Um em 7,8 bilhões

OPINIÃO - Jair Rodrigues Garcia Júnior

Data 18/04/2020
Horário 04:33

Apenas os epidemiologistas poderiam vislumbrar remotamente uma pandemia como esta atual. Sequer os médicos e outros profissionais de saúde poderiam imaginar uma crise de saúde de tal magnitude em pleno século XXI.

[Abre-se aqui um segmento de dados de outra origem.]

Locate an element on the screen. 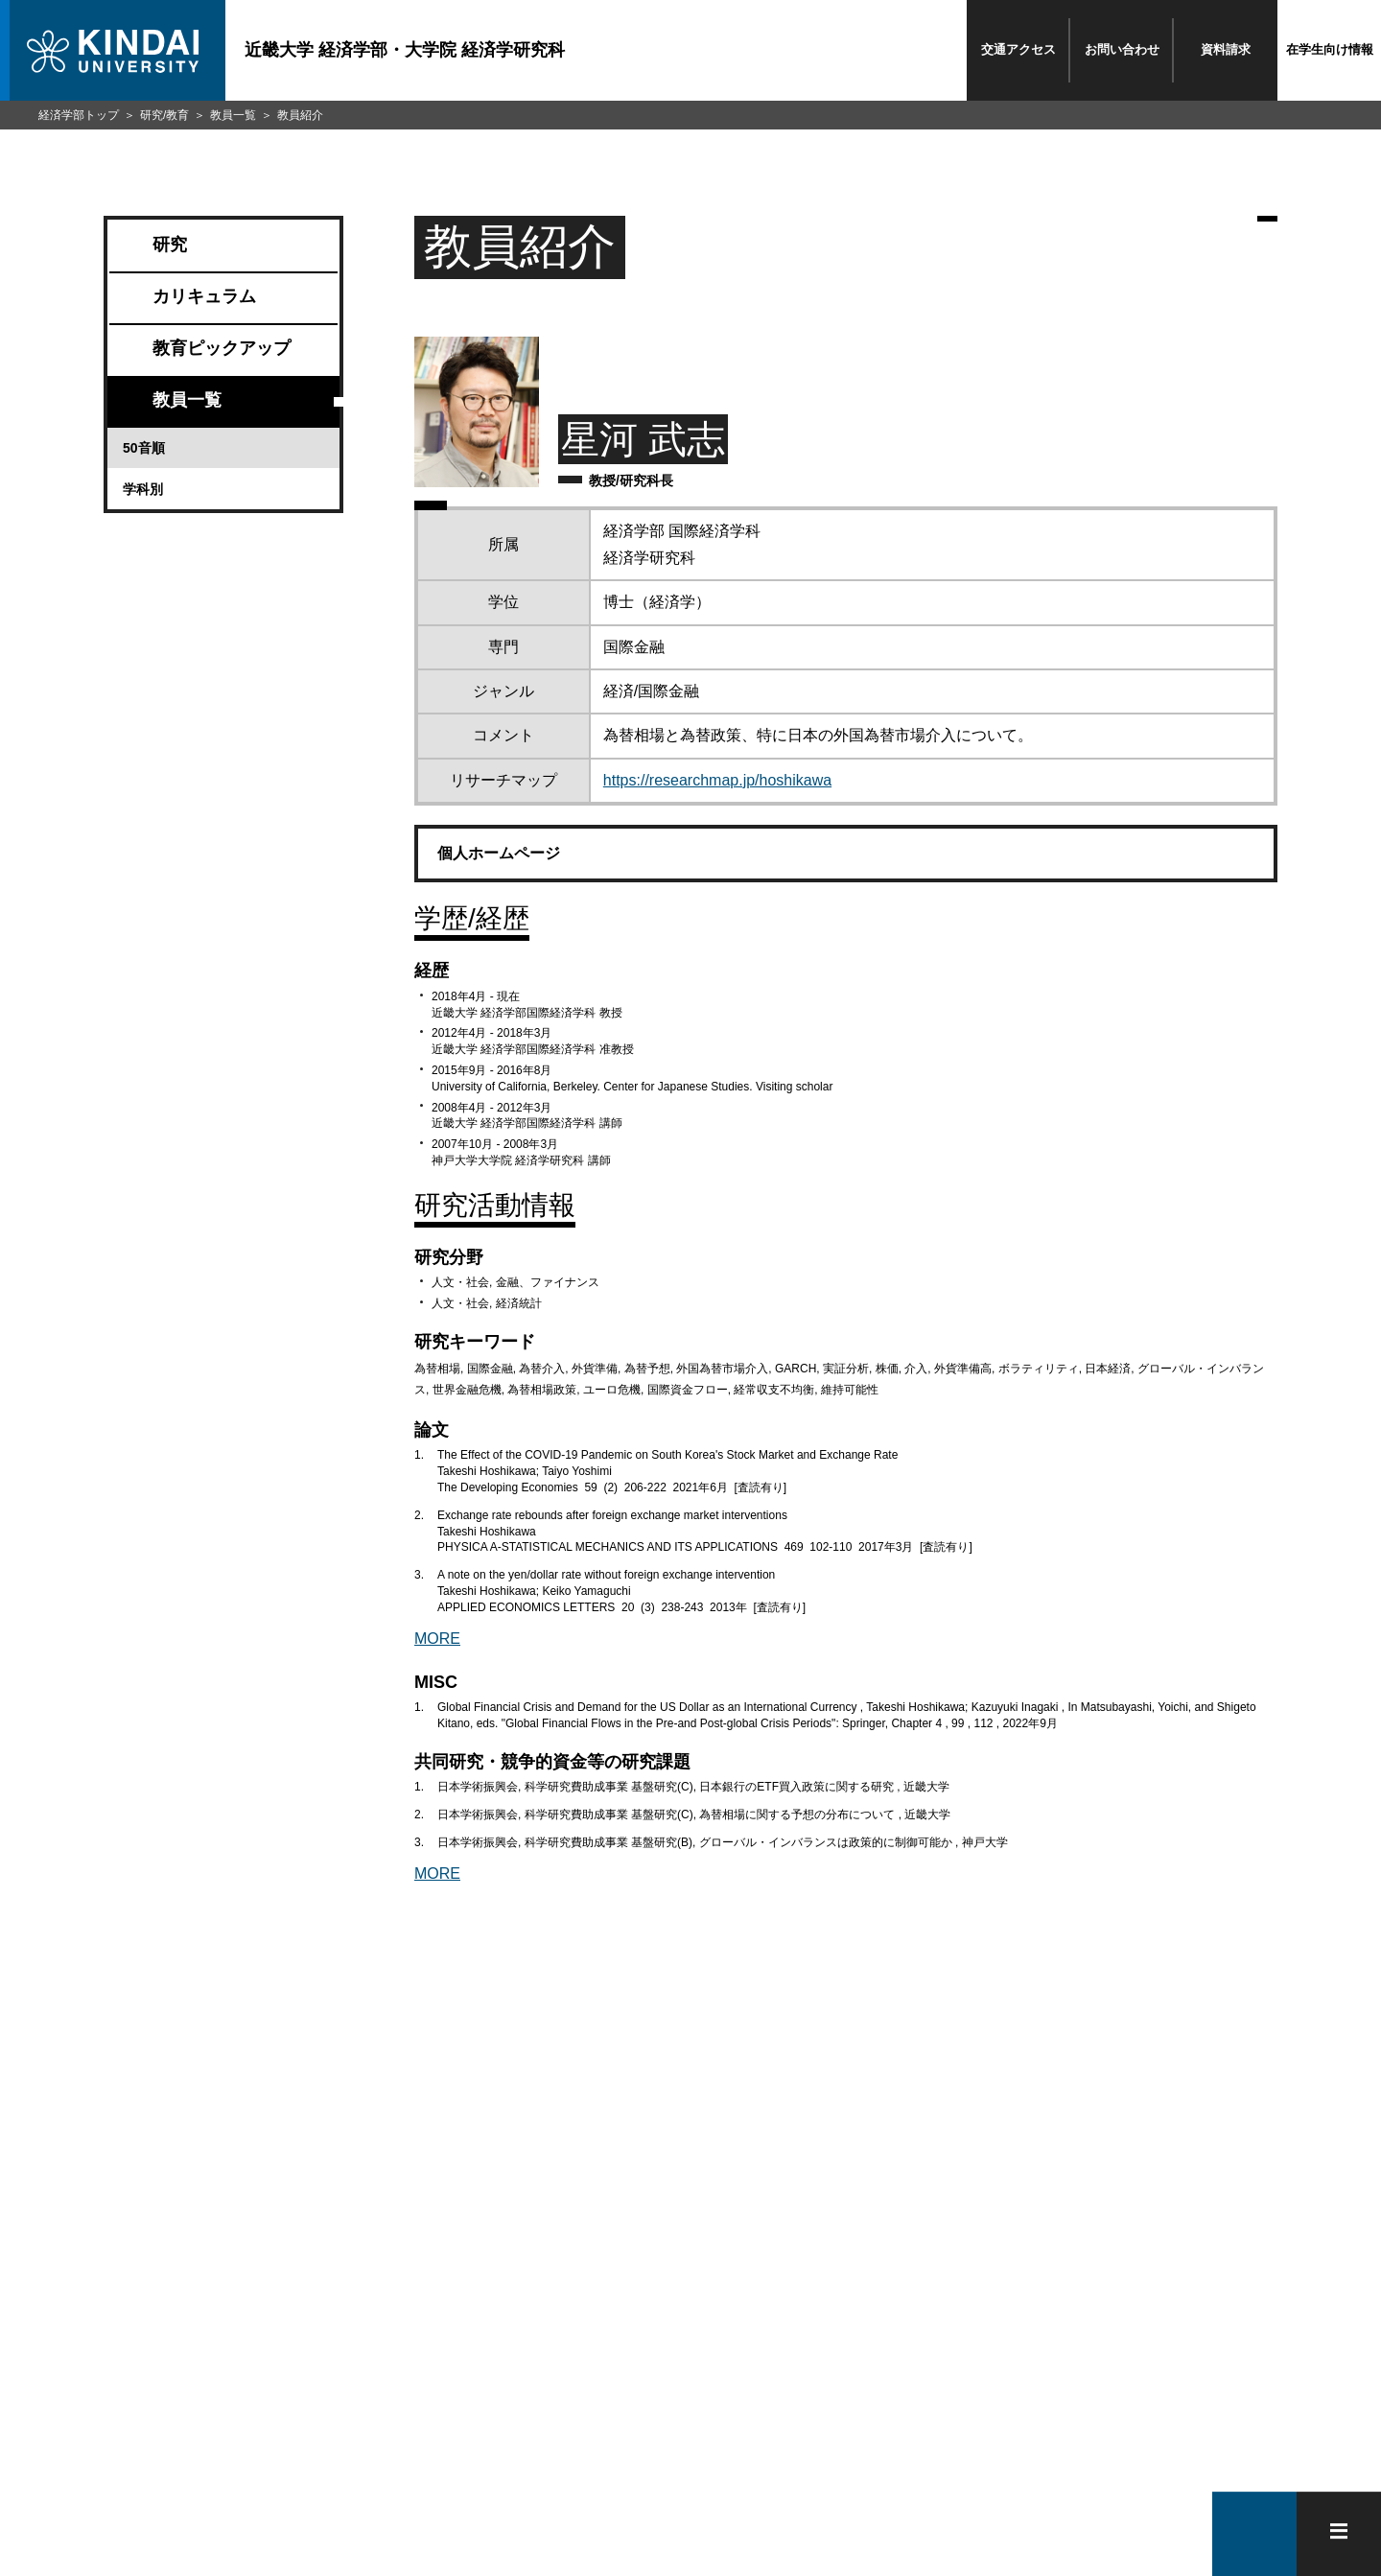 Image resolution: width=1381 pixels, height=2576 pixels. 交通アクセス is located at coordinates (1018, 49).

Aliás, os epidemiologistas, mesmo sendo da área de saúde, são especialistas numa subárea de exatas, a estatística. Para eles, é uma ferramenta indispensável para coleta, análise e interpretação de dados de fenômenos naturais, possibilitando a estimativa de probabilidades.

A maioria de nós está lendo pela primeira vez termos como taxa de infecção, de mortalidade, curva epidemiológica, pico epidêmico, etc., em razão da Covid-19, porém, os epidemiologistas usam esses termos em sua rotina, mas em menor magnitude.

E há muitos números. O site https://ncov2019.live registra 2.178.149 casos confirmados e 145.331 mortes de Covid-19. A partir destes números e da população mundial de 7,8 bilhões de pessoas, podemos apresentar dois índices: 27,9 infectados/100 mil habitantes e 1,9 mortos/100 mil habitantes. Para Presidente Prudente, com 6 confirmações e 2 mortes, os índices são de 2,7 infectados/100 mil habitantes e 0,9 mortos/100 mil habitantes. Para uma comparação fria, o índice anual de homicídios no Estado de São Paulo (menor do Brasil) é de 6,4/100 mil habitantes.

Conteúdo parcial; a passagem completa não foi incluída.